Brownian approximation to counting graphs

TL;DR

This paper establishes a connection between the enumeration of connected graphs with specific edge counts and the moments of the Brownian excursion's area, extending previous asymptotic results.

Contribution

It provides a new elementary proof linking graph enumeration to Brownian excursion moments for sequences where k_n=o(∛n), expanding prior results.

Findings

Asymptotic equivalence of graph counts and Brownian excursion moments for k_n=o(∛n)

Use of strong embedding of empirical processes in Brownian bridges

Extension of previous asymptotic results to a broader range of k_n

Abstract

Let C(n,k) denote the number of connected graphs with n labeled vertices and n+k-1 edges.
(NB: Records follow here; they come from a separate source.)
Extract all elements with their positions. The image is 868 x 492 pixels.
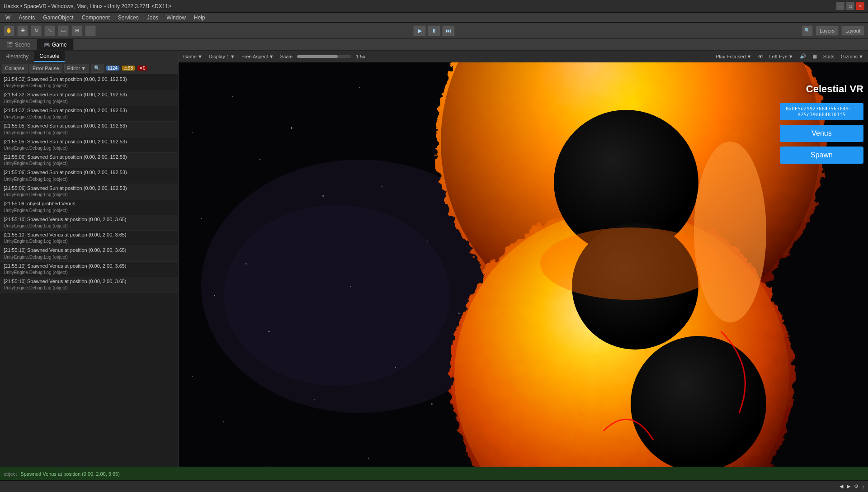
tool-move[interactable]: ✚	[17, 25, 28, 36]
tabs-row: 🎬 Scene 🎮 Game	[0, 39, 868, 51]
console-message-4[interactable]: [21:55:05] Spawned Sun at position (0.00…	[0, 137, 178, 153]
svg-point-4	[259, 159, 260, 160]
console-message-3[interactable]: [21:55:05] Spawned Sun at position (0.00…	[0, 122, 178, 137]
console-messages[interactable]: [21:54:32] Spawned Sun at position (0.00…	[0, 74, 178, 492]
tab-hierarchy[interactable]: Hierarchy	[0, 51, 34, 62]
maximize-button[interactable]: □	[846, 2, 854, 10]
svg-point-22	[431, 403, 433, 405]
unity-toolbar: ✋ ✚ ↻ ⤡ ▭ ⊞ ⋯ ▶ ⏸ ⏭ 🔍 Layers Layout	[0, 23, 868, 39]
tool-rect[interactable]: ▭	[58, 25, 69, 36]
console-message-5[interactable]: [21:55:06] Spawned Sun at position (0.00…	[0, 153, 178, 168]
tab-console[interactable]: Console	[34, 51, 65, 62]
game-toolbar-right: Play Focused ▼ 👁 Left Eye ▼ 🔊 ▦ Stats Gi…	[714, 53, 865, 59]
statusbar-icon-1[interactable]: ◀	[840, 483, 843, 489]
layers-button[interactable]: Layers	[816, 26, 839, 36]
play-focused-dropdown[interactable]: Play Focused ▼	[714, 54, 754, 59]
grid-icon[interactable]: ▦	[811, 53, 819, 59]
step-button[interactable]: ⏭	[442, 25, 455, 36]
side-glow	[694, 142, 766, 322]
statusbar-expand[interactable]: ↑	[862, 484, 865, 489]
game-scene-svg	[179, 62, 868, 492]
titlebar: Hacks • SpaceVR - Windows, Mac, Linux - …	[0, 0, 868, 13]
console-message-10[interactable]: [21:55:10] Spawned Venus at position (0.…	[0, 231, 178, 246]
menu-item-assets[interactable]: Assets	[15, 14, 38, 22]
tool-scale[interactable]: ⤡	[44, 25, 55, 36]
svg-point-1	[232, 96, 233, 97]
tab-game[interactable]: 🎮 Game	[37, 39, 74, 50]
scale-slider[interactable]	[297, 55, 351, 58]
object-label: object	[4, 471, 17, 477]
menu-item-jobs[interactable]: Jobs	[143, 14, 162, 22]
game-canvas: Celestial VR 0x0E5d299236647563649: fa25…	[179, 62, 868, 492]
statusbar: ◀ ▶ ⚙ ↑	[0, 480, 868, 492]
menu-item-component[interactable]: Component	[78, 14, 113, 22]
search-console-button[interactable]: 🔍	[91, 64, 104, 73]
play-button[interactable]: ▶	[413, 25, 426, 36]
console-toolbar: Collapse Error Pause Editor ▼ 🔍 ℹ 124 ⚠ …	[0, 62, 178, 74]
console-message-11[interactable]: [21:55:10] Spawned Venus at position (0.…	[0, 246, 178, 261]
menubar: W Assets GameObject Component Services J…	[0, 13, 868, 23]
dark-planet-bottom	[631, 336, 766, 472]
glow-connector	[540, 227, 721, 300]
menu-item-w[interactable]: W	[2, 14, 14, 22]
scale-label: Scale	[278, 54, 295, 59]
svg-point-32	[224, 205, 450, 386]
game-icon: 🎮	[43, 42, 50, 48]
pause-button[interactable]: ⏸	[428, 25, 440, 36]
space-background: Celestial VR 0x0E5d299236647563649: fa25…	[179, 62, 868, 492]
error-pause-button[interactable]: Error Pause	[29, 64, 62, 73]
console-message-7[interactable]: [21:55:06] Spawned Sun at position (0.00…	[0, 184, 178, 199]
game-label[interactable]: Game ▼	[181, 54, 204, 59]
console-message-12[interactable]: [21:55:10] Spawned Venus at position (0.…	[0, 262, 178, 277]
close-button[interactable]: ✕	[856, 2, 864, 10]
console-tabs: Hierarchy Console	[0, 51, 178, 62]
left-panel: Hierarchy Console Collapse Error Pause E…	[0, 51, 179, 492]
display-dropdown[interactable]: Display 1 ▼	[207, 54, 237, 59]
statusbar-settings[interactable]: ⚙	[854, 483, 859, 489]
svg-point-27	[192, 132, 193, 133]
console-message-13[interactable]: [21:55:10] Spawned Venus at position (0.…	[0, 277, 178, 293]
scale-value: 1.5x	[354, 54, 367, 59]
left-eye-dropdown[interactable]: Left Eye ▼	[768, 54, 795, 59]
tab-scene[interactable]: 🎬 Scene	[0, 39, 37, 50]
stats-button[interactable]: Stats	[821, 54, 836, 59]
bottom-console-text: Spawned Venus at position (0.00, 2.00, 3…	[20, 471, 120, 477]
svg-point-20	[223, 421, 224, 422]
menu-item-window[interactable]: Window	[163, 14, 189, 22]
tool-hand[interactable]: ✋	[4, 25, 14, 36]
menu-item-services[interactable]: Services	[114, 14, 142, 22]
search-btn[interactable]: 🔍	[802, 25, 813, 36]
titlebar-controls: ─ □ ✕	[836, 2, 864, 10]
layout-button[interactable]: Layout	[841, 26, 864, 36]
editor-dropdown[interactable]: Editor ▼	[64, 64, 90, 73]
aspect-dropdown[interactable]: Free Aspect ▼	[240, 54, 276, 59]
console-message-0[interactable]: [21:54:32] Spawned Sun at position (0.00…	[0, 75, 178, 90]
svg-point-2	[291, 128, 292, 129]
menu-item-help[interactable]: Help	[190, 14, 209, 22]
volume-icon[interactable]: 🔊	[798, 53, 808, 59]
gizmos-dropdown[interactable]: Gizmos ▼	[839, 54, 865, 59]
svg-point-6	[201, 218, 202, 219]
minimize-button[interactable]: ─	[836, 2, 844, 10]
tool-extra[interactable]: ⋯	[85, 25, 96, 36]
game-toolbar: Game ▼ Display 1 ▼ Free Aspect ▼ Scale	[179, 51, 868, 62]
svg-point-3	[359, 87, 360, 88]
bottom-console-bar: object Spawned Venus at position (0.00, …	[0, 467, 868, 480]
console-message-6[interactable]: [21:55:06] Spawned Sun at position (0.00…	[0, 168, 178, 184]
menu-item-gameobject[interactable]: GameObject	[39, 14, 77, 22]
console-message-9[interactable]: [21:55:10] Spawned Venus at position (0.…	[0, 215, 178, 231]
playback-controls: ▶ ⏸ ⏭	[413, 25, 455, 36]
maximize-icon[interactable]: 👁	[756, 54, 765, 59]
console-message-1[interactable]: [21:54:32] Spawned Sun at position (0.00…	[0, 90, 178, 106]
scene-icon: 🎬	[6, 42, 13, 48]
collapse-button[interactable]: Collapse	[2, 64, 28, 73]
main-layout: 🎬 Scene 🎮 Game Hierarchy Console Collaps…	[0, 39, 868, 492]
game-view: Game ▼ Display 1 ▼ Free Aspect ▼ Scale	[179, 51, 868, 492]
statusbar-icon-2[interactable]: ▶	[847, 483, 850, 489]
tool-rotate[interactable]: ↻	[31, 25, 42, 36]
console-message-2[interactable]: [21:54:32] Spawned Sun at position (0.00…	[0, 106, 178, 122]
console-message-8[interactable]: [21:55:09] object grabbed VenusUnityEngi…	[0, 199, 178, 215]
scale-fill	[297, 55, 338, 58]
tool-transform[interactable]: ⊞	[71, 25, 82, 36]
warning-badge: ⚠ 98	[122, 66, 135, 71]
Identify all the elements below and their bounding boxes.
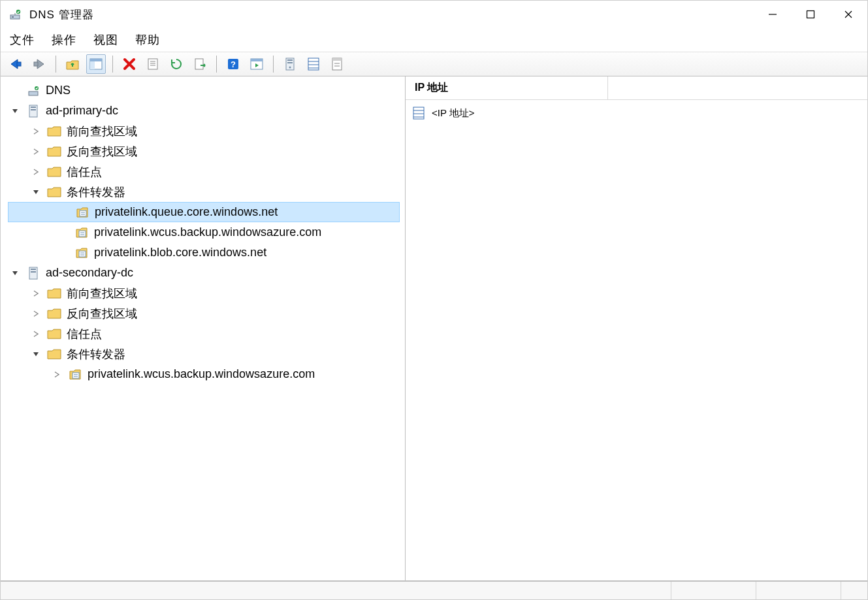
svg-rect-9 xyxy=(34,62,38,66)
list-item[interactable]: <IP 地址> xyxy=(412,104,861,122)
tree-cf-blob[interactable]: privatelink.blob.core.windows.net xyxy=(8,242,400,263)
menu-help[interactable]: 帮助 xyxy=(135,32,160,48)
svg-rect-34 xyxy=(29,92,38,95)
new-record-button[interactable] xyxy=(327,54,347,74)
tree-server-secondary[interactable]: ad-secondary-dc xyxy=(8,263,400,283)
properties-button[interactable] xyxy=(143,54,163,74)
main-area: ▾ DNS ad-primary-dc 前向查找区域 xyxy=(1,76,867,581)
window-minimize-button[interactable] xyxy=(754,1,792,28)
menu-file[interactable]: 文件 xyxy=(10,32,35,48)
tree-label: 前向查找区域 xyxy=(67,124,137,139)
svg-rect-51 xyxy=(72,373,79,378)
nav-back-button[interactable] xyxy=(6,54,25,74)
refresh-button[interactable] xyxy=(167,54,186,74)
svg-rect-45 xyxy=(79,251,86,257)
folder-icon xyxy=(47,288,61,299)
tree-fwd-lookup-2[interactable]: 前向查找区域 xyxy=(8,283,400,303)
tree-cond-fwd-2[interactable]: 条件转发器 xyxy=(8,344,400,364)
svg-rect-1 xyxy=(12,16,14,18)
folder-icon xyxy=(47,125,61,137)
server-icon-button[interactable] xyxy=(280,54,300,74)
tree-rev-lookup-1[interactable]: 反向查找区域 xyxy=(8,141,400,161)
detail-column-header-row: IP 地址 xyxy=(406,76,867,100)
chevron-right-icon[interactable] xyxy=(30,148,42,155)
svg-rect-49 xyxy=(31,269,36,270)
chevron-right-icon[interactable] xyxy=(30,331,42,337)
dns-app-icon xyxy=(7,8,23,21)
status-segment xyxy=(1,582,671,599)
window-maximize-button[interactable] xyxy=(792,1,829,28)
chevron-right-icon[interactable] xyxy=(30,310,42,317)
tree-cf-wcus-1[interactable]: privatelink.wcus.backup.windowsazure.com xyxy=(8,222,400,242)
status-segment xyxy=(671,582,756,599)
tree-cond-fwd-1[interactable]: 条件转发器 xyxy=(8,182,400,202)
tool-bar: ? xyxy=(1,52,867,76)
svg-rect-50 xyxy=(31,271,36,273)
menu-view[interactable]: 视图 xyxy=(93,32,118,48)
svg-rect-42 xyxy=(79,231,86,237)
list-item-label: <IP 地址> xyxy=(432,107,475,120)
help-button[interactable]: ? xyxy=(223,54,243,74)
up-level-button[interactable] xyxy=(63,54,82,74)
folder-icon xyxy=(47,166,61,178)
chevron-right-icon[interactable] xyxy=(30,290,42,297)
tree-trust-points-1[interactable]: 信任点 xyxy=(8,161,400,182)
chevron-down-icon[interactable] xyxy=(9,108,21,114)
nav-forward-button[interactable] xyxy=(29,54,49,74)
tree-rev-lookup-2[interactable]: 反向查找区域 xyxy=(8,303,400,324)
tree-fwd-lookup-1[interactable]: 前向查找区域 xyxy=(8,121,400,141)
svg-rect-13 xyxy=(148,59,157,69)
tree-label: privatelink.wcus.backup.windowsazure.com xyxy=(94,225,321,239)
window-close-button[interactable] xyxy=(829,1,867,28)
folder-icon xyxy=(47,328,61,340)
tree-label: 反向查找区域 xyxy=(67,144,137,159)
chevron-down-icon[interactable] xyxy=(9,270,21,276)
svg-rect-39 xyxy=(80,210,86,216)
tree-root-dns[interactable]: ▾ DNS xyxy=(8,80,400,101)
tree-label: 条件转发器 xyxy=(67,346,125,362)
tree-label: privatelink.wcus.backup.windowsazure.com xyxy=(88,367,315,381)
tree-label: 条件转发器 xyxy=(67,184,125,200)
svg-rect-17 xyxy=(195,59,203,69)
svg-rect-12 xyxy=(90,61,95,69)
export-button[interactable] xyxy=(190,54,210,74)
list-view-button[interactable] xyxy=(304,54,323,74)
svg-rect-31 xyxy=(332,58,342,61)
tree-cf-wcus-2[interactable]: privatelink.wcus.backup.windowsazure.com xyxy=(8,364,400,384)
zone-file-icon xyxy=(75,206,89,219)
title-bar: DNS 管理器 xyxy=(1,1,867,28)
folder-icon xyxy=(47,348,61,360)
folder-icon xyxy=(47,308,61,320)
chevron-right-icon[interactable] xyxy=(51,371,63,378)
tree-label: ad-secondary-dc xyxy=(46,266,133,280)
navigation-tree-pane: ▾ DNS ad-primary-dc 前向查找区域 xyxy=(1,76,406,580)
svg-rect-8 xyxy=(17,62,21,66)
folder-icon xyxy=(47,186,61,198)
folder-icon xyxy=(47,146,61,158)
tree-server-primary[interactable]: ad-primary-dc xyxy=(8,101,400,121)
tree-trust-points-2[interactable]: 信任点 xyxy=(8,324,400,344)
svg-rect-37 xyxy=(31,107,36,108)
tree-label: 反向查找区域 xyxy=(67,306,137,322)
tree-label: privatelink.blob.core.windows.net xyxy=(94,246,266,259)
svg-text:?: ? xyxy=(231,59,236,69)
zone-file-icon xyxy=(74,226,89,239)
tree-label: privatelink.queue.core.windows.net xyxy=(95,205,278,219)
chevron-right-icon[interactable] xyxy=(30,128,42,135)
status-segment xyxy=(841,582,867,599)
chevron-down-icon[interactable] xyxy=(30,189,42,195)
svg-rect-23 xyxy=(287,59,293,61)
detail-pane: IP 地址 <IP 地址> xyxy=(406,76,867,580)
delete-button[interactable] xyxy=(120,54,139,74)
tree-label: DNS xyxy=(46,84,71,97)
run-button[interactable] xyxy=(247,54,266,74)
chevron-right-icon[interactable] xyxy=(30,169,42,175)
zone-file-icon xyxy=(68,368,82,381)
show-hide-tree-button[interactable] xyxy=(86,54,106,74)
column-header-ip[interactable]: IP 地址 xyxy=(406,76,608,99)
tree-cf-queue[interactable]: privatelink.queue.core.windows.net xyxy=(8,202,400,222)
chevron-down-icon[interactable] xyxy=(30,351,42,358)
menu-action[interactable]: 操作 xyxy=(52,32,76,48)
svg-point-25 xyxy=(289,67,291,69)
svg-rect-24 xyxy=(287,62,293,63)
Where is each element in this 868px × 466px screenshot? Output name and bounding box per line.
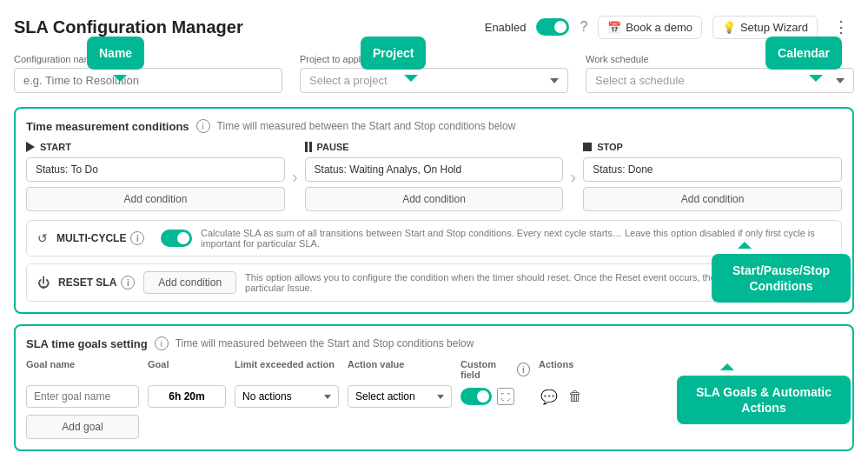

For any sequence (k_n), the limit of C(n,k_n) as n tends to infinity is known. It has been observed that, if k_n=o(\sqrt{n}), this limit is asymptotically equal to the $k_n$th moment of the area under the standard Brownian excursion. These moments have been computed in the literature via independent methods. In this article we show why this is true for k_n=o(\sqrt[3]{n}) starting from an observation made by Joel Spencer. The elementary argument uses a result about strong embedding of the Uniform empirical process in the Brownian bridge proved by Komlos, Major, and Tusnady.